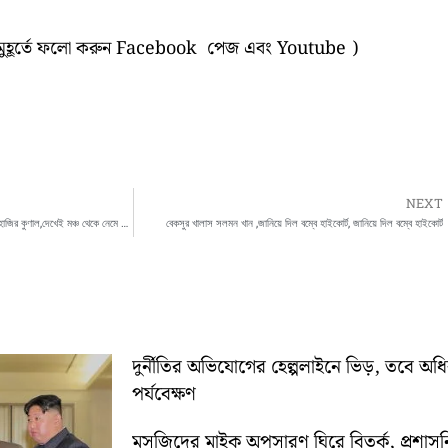
ক মুহূর্তে ফলো করুন Facebook পেজ এবং Youtube )
NEXT
রেড রোডে নেত্রীর ধর্না মঞ্চে ভাঙা পায়ে হুইলচেয়ারে হাজির কুণাল,দেখেই মঞ্চ থেকে নেমে এলেন মমতা ,
বেকসুর খালাস সলমন খান ,জানিয়ে দিল বম্বে হাইকোর্ট, জানিয়ে দিল বম্বে হাইকোর্ট
দুর্নীতির অভিযোগের হেল্পলাইনে ভিড়, তবে অ
পর্যবেক্ষণ
মসজিদের মাইক অপসারণ ঘিরে বিতর্ক, প্রশা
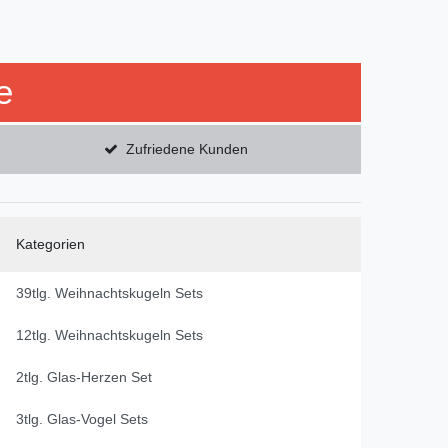
e
Zufriedene Kunden
Kategorien
39tlg. Weihnachtskugeln Sets
12tlg. Weihnachtskugeln Sets
2tlg. Glas-Herzen Set
3tlg. Glas-Vogel Sets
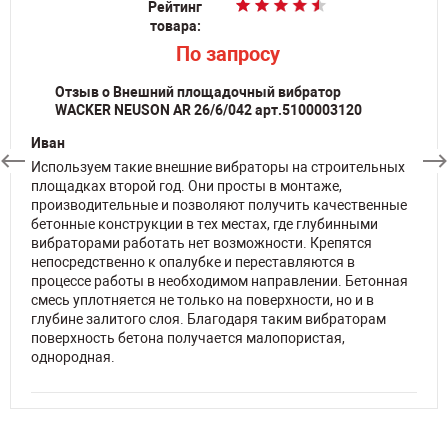
Рейтинг
Рейтинг
товара:
товара:
По запросу
По запросу
Отзыв о Внешний площадочный вибратор
WACKER NEUSON AR 26/6/042 арт.5100003120
Иван
Используем такие внешние вибраторы на строительных
площадках второй год. Они просты в монтаже,
производительные и позволяют получить качественные
бетонные конструкции в тех местах, где глубинными
вибраторами работать нет возможности. Крепятся
непосредственно к опалубке и переставляются в
процессе работы в необходимом направлении. Бетонная
смесь уплотняется не только на поверхности, но и в
глубине залитого слоя. Благодаря таким вибраторам
поверхность бетона получается малопористая,
однородная.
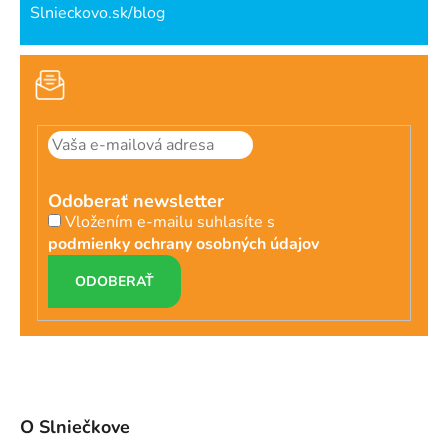
Slnieckovo.sk/blog
Odoberať newsletter
Vložením e-mailu suhlasíte s
podmienky ochrany osobných údajov
PRIHLÁSIŤ
SA
O Slniečkove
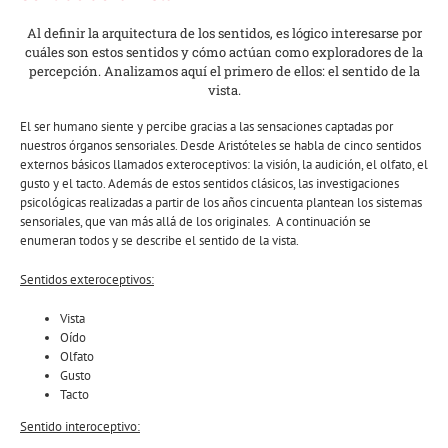
Al definir la arquitectura de los sentidos, es lógico interesarse por
cuáles son estos sentidos y cómo actúan como exploradores de la
percepción. Analizamos aquí el primero de ellos: el sentido de la
vista.
El ser humano siente y percibe gracias a las sensaciones captadas por
nuestros órganos sensoriales. Desde Aristóteles se habla de cinco sentidos
externos básicos llamados exteroceptivos: la visión, la audición, el olfato, el
gusto y el tacto. Además de estos sentidos clásicos, las investigaciones
psicológicas realizadas a partir de los años cincuenta plantean los sistemas
sensoriales, que van más allá de los originales. A continuación se
enumeran todos y se describe el sentido de la vista.
Sentidos exteroceptivos:
Vista
Oído
Olfato
Gusto
Tacto
Sentido interoceptivo:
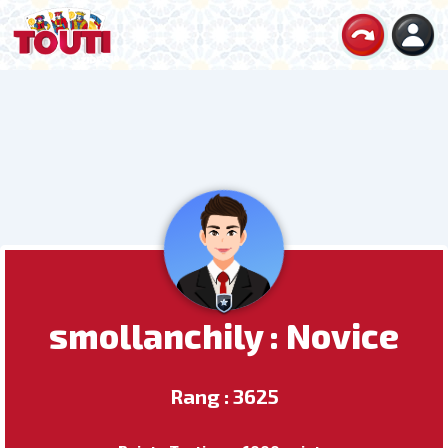
smollanchily : Novice
Rang : 3625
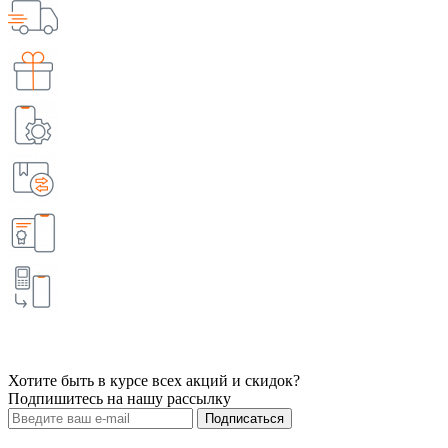
Хотите быть в курсе всех акций и скидок?
Подпишитесь на нашу рассылку
Подписаться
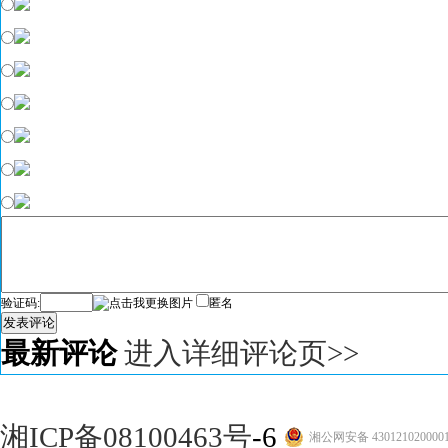
验证码:
匿名
发表评论
最新评论
进入详细评论页>>
湘ICP备08100463号
-6
湘公网安备 430121020000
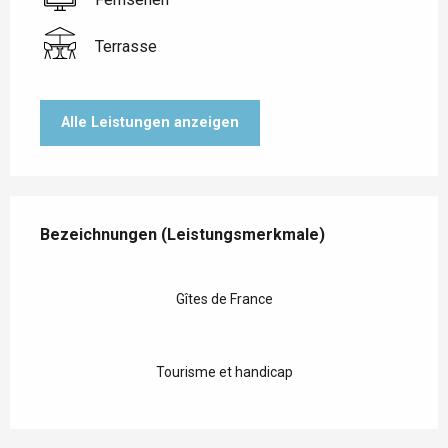
Terrasse
Alle Leistungen anzeigen
Leistungensmöglichkeiten
Bezeichnungen (Leistungsmerkmale)
Bezeichnungen (Leistungsmerkmale)
Gîtes de France
Tourisme et handicap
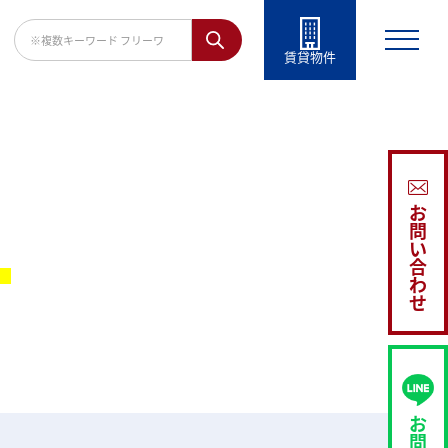
賃貸物件
お
問
い
。
合
わ
せ
お
問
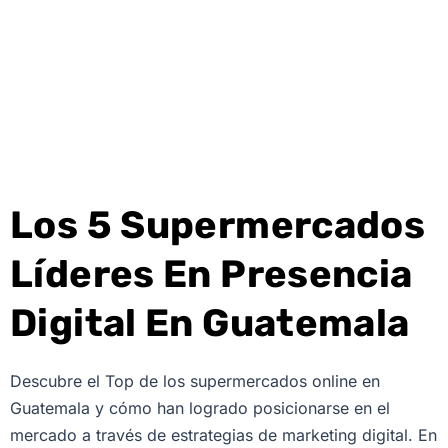
Los 5 Supermercados
Líderes En Presencia
Digital En Guatemala
Descubre el Top de los supermercados online en
Guatemala y cómo han logrado posicionarse en el
mercado a través de estrategias de marketing digital. En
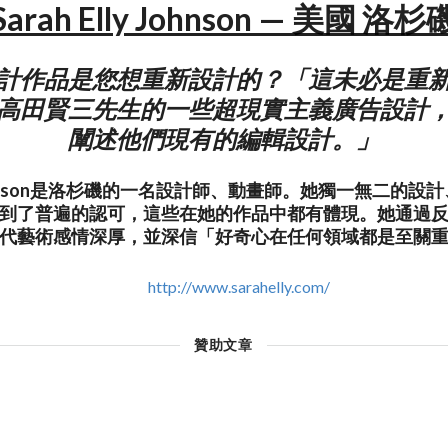
Sarah Elly Johnson — 美國 洛杉
計作品是您想重新設計的？「這未必是重
高田賢三先生的一些超現實主義廣告設計
闡述他們現有的編輯設計。」
ly Johnson是洛杉磯的一名設計師、動畫師。她獨一無二的
到了普遍的認可，這些在她的作品中都有體現。她通過
代藝術感情深厚，並深信「好奇心在任何領域都是至關
http://www.sarahelly.com/
贊助文章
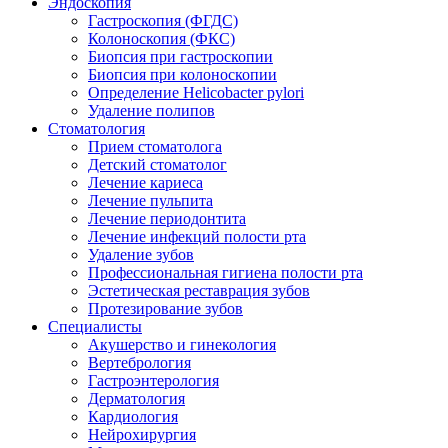
Эндоскопия
Гастроскопия (ФГДС)
Колоноскопия (ФКС)
Биопсия при гастроскопии
Биопсия при колоноскопии
Определение Helicobacter pylori
Удаление полипов
Стоматология
Прием стоматолога
Детский стоматолог
Лечение кариеса
Лечение пульпита
Лечение периодонтита
Лечение инфекций полости рта
Удаление зубов
Профессиональная гигиена полости рта
Эстетическая реставрация зубов
Протезирование зубов
Специалисты
Акушерство и гинекология
Вертебрология
Гастроэнтерология
Дерматология
Кардиология
Нейрохирургия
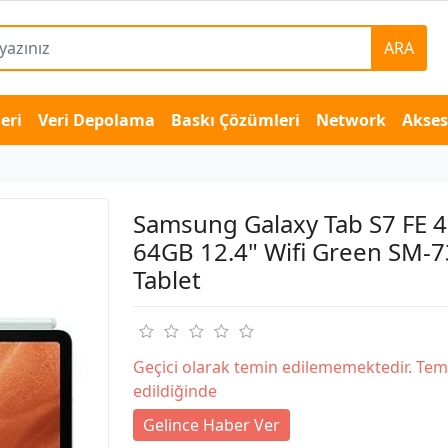
ARA
eri
Veri Depolama
Baskı Çözümleri
Network
Akse
Samsung Galaxy Tab S7 FE 
64GB 12.4" Wifi Green SM-
Tablet
Geçici olarak temin edilememektedir. Tem
edildiğinde
Gelince Haber Ver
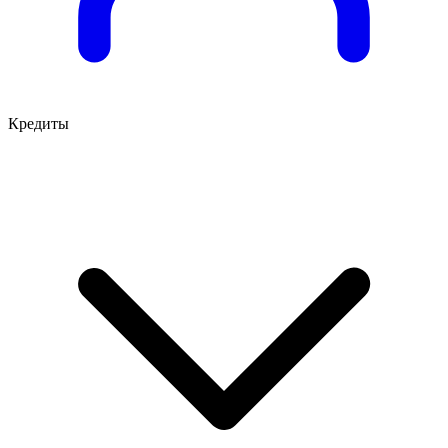
Кредиты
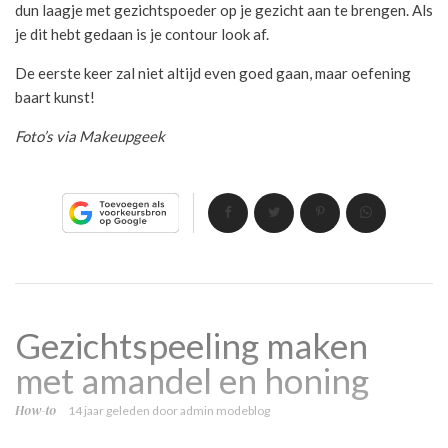
dun laagje met gezichtspoeder op je gezicht aan te brengen. Als
je dit hebt gedaan is je contour look af.
De eerste keer zal niet altijd even goed gaan, maar oefening
baart kunst!
Foto’s via Makeupgeek
Gezichtspeeling maken
met amandel en honing
How-to
14 jaar geleden
door
admin modeblog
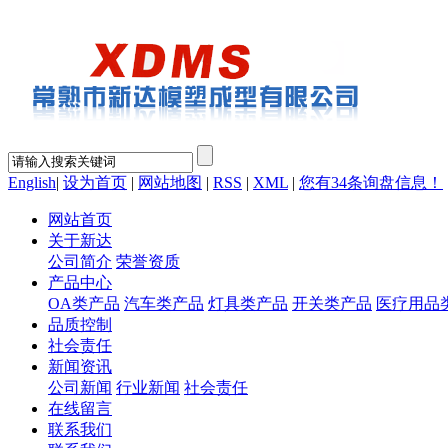
English
|
设为首页
|
网站地图
|
RSS
|
XML
|
您有
34
条询盘信息！
网站首页
关于新达
公司简介
荣誉资质
产品中心
OA类产品
汽车类产品
灯具类产品
开关类产品
医疗用品
品质控制
社会责任
新闻资讯
公司新闻
行业新闻
社会责任
在线留言
联系我们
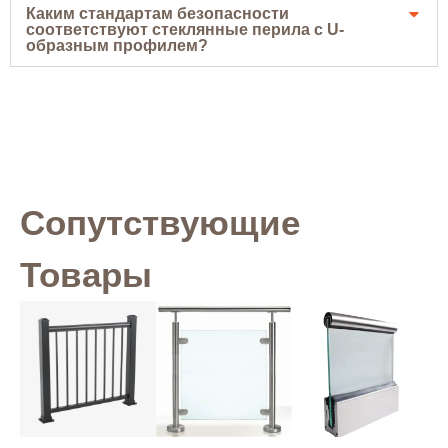
Каким стандартам безопасности
соответствуют стеклянные перила с U-
образным профилем?
Сопутствующие
Товары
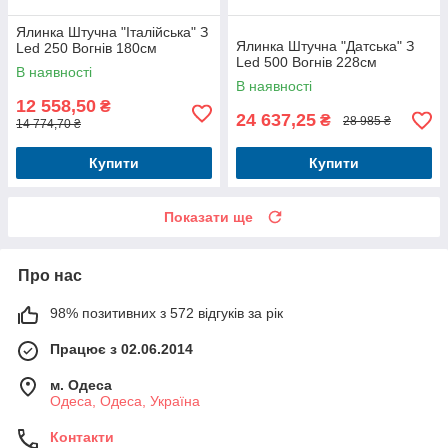
Ялинка Штучна "Італійська" З
Ялинка Штучна "Датська" З
Led 250 Вогнів 180см
Led 500 Вогнів 228см
В наявності
В наявності
12 558,50
₴
24 637,25
₴
28 985 ₴
14 774,70 ₴
Купити
Купити
Показати ще
Про нас
98% позитивних з 572 відгуків за рік
Працює з 02.06.2014
м. Одеса
Одеса, Одеса, Україна
Контакти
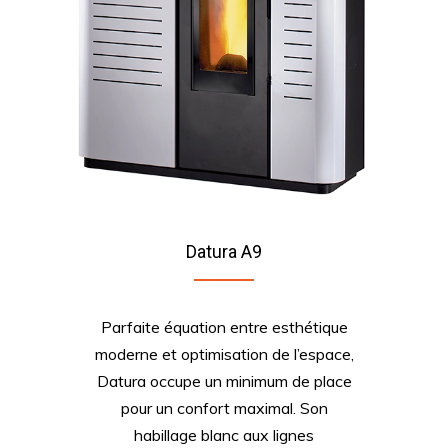
Datura A9
Parfaite équation entre esthétique
moderne et optimisation de l’espace,
Datura occupe un minimum de place
pour un confort maximal. Son
habillage blanc aux lignes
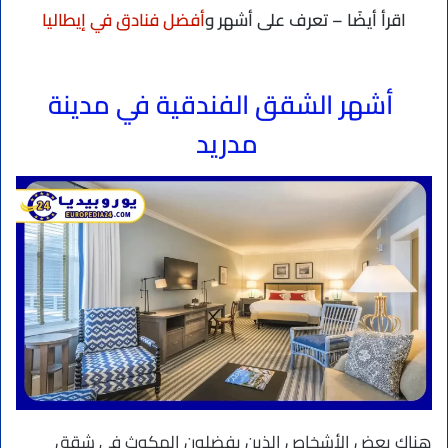
اقرأ أيضًا – تعرف على أشهر و
أفضل فنادق في إيطاليا
أشهر الشقق الفندقية في مدينة
مدريد
هناك بعض الأشخاص الذين يفضلون المكوث في شقق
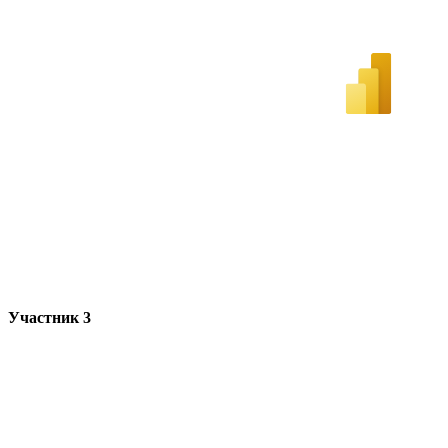
Участник 3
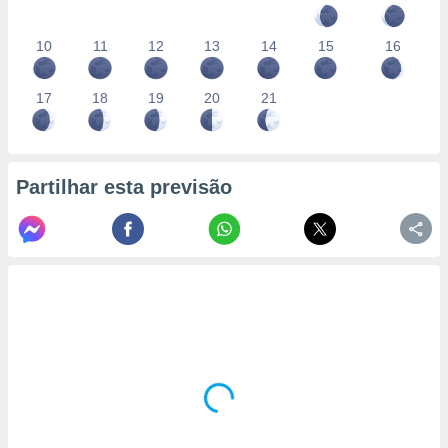
10
11
12
13
14
15
16
17
18
19
20
21
Partilhar esta previsão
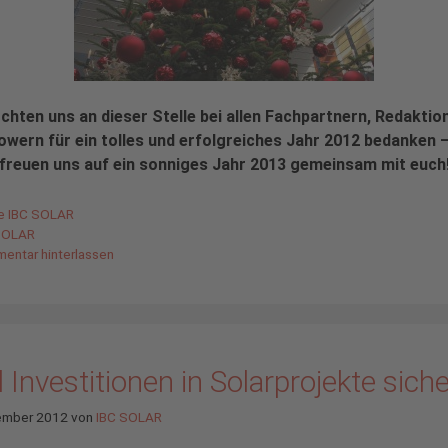
chten uns an dieser Stelle bei allen Fachpartnern, Redaktio
owern für ein tolles und erfolgreiches Jahr 2012 bedanken 
freuen uns auf ein sonniges Jahr 2013 gemeinsam mit euch
gorien
de IBC SOLAR
agwörter
SOLAR
entar hinterlassen
 Investitionen in Solarprojekte sich
ember 2012
von
IBC SOLAR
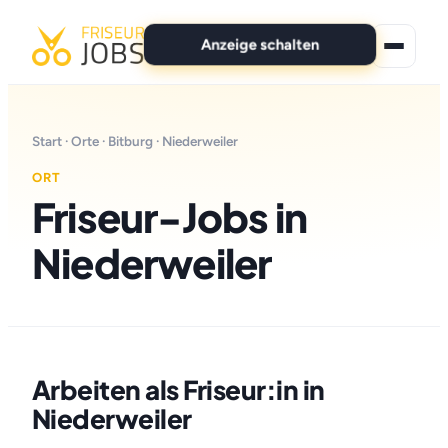
Anzeige schalten
★ Premium-Jobs
Start
·
Orte
·
Bitburg
· Niederweiler
Alle Jobs
ORT
Friseur-Jobs in
Für Bewerber
Niederweiler
Marken
News
Anzeige schalten
Arbeiten als Friseur:in in
Niederweiler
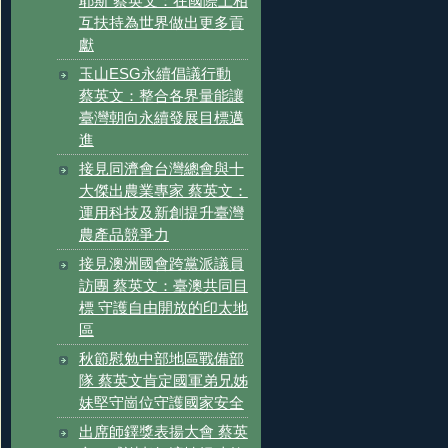
耶斯 蔡英文：在國際上相
互扶持為世界做出更多貢
獻
玉山ESG永續倡議行動
蔡英文：整合各界量能讓
臺灣朝向永續發展目標邁
進
接見同濟會台灣總會與十
大傑出農業專家 蔡英文：
運用科技及新創提升臺灣
農產品競爭力
接見澳洲國會跨黨派議員
訪團 蔡英文：臺澳共同目
標 守護自由開放的印太地
區
秋節慰勉中部地區戰備部
隊 蔡英文肯定國軍弟兄姊
妹堅守崗位守護國家安全
出席師鐸獎表揚大會 蔡英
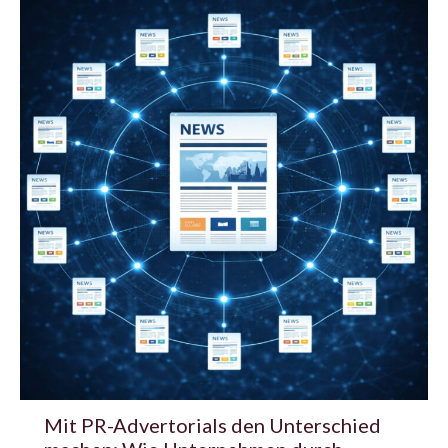
Mit PR-Advertorials den Unterschied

:::::

• INSTRUCTIONS FOR THE TASK: Between and including the line above that contains "রেড রোডে নেত্রীর" and the line that contains "вибраторами работать нет", restate every line word for word. Pictures stay out.

• EXERCISE SOLUTION:
রেড রোডে নেত্রীর ধর্না মঞ্চে ভাঙা পায়ে হুইলচেয়ারে হাজির কুণাল,দেখেই মঞ্চ থেকে নেমে এলেন মমতা ,
বেকসুর খালাস সলমন খান ,জানিয়ে দিল বম্বে হাইকোর্ট, জানিয়ে দিল বম্বে হাইকোর্ট
দুর্নীতির অভিযোগের হেল্পলাইনে ভিড়, তবে অ
পর্যবেক্ষণ
মসজিদের মাইক অপসারণ ঘিরে বিতর্ক, প্রশা
e
Zufriedene Kunden
Kategorien
39tlg. Weihnachtskugeln Sets
12tlg. Weihnachtskugeln Sets
2tlg. Glas-Herzen Set
3tlg. Glas-Vogel Sets
Рейтинг
Рейтинг
товара:
товара:
По запросу
По запросу
Отзыв о Внешний площадочный вибратор
WACKER NEUSON AR 26/6/042 арт.5100003120
Иван
Используем такие внешние вибраторы на строительных
площадках второй год. Они просты в монтаже,
производительные и позволяют получить качественные
бетонные конструкции в тех местах, где глубинными
вибраторами работать нет возможности. Крепятся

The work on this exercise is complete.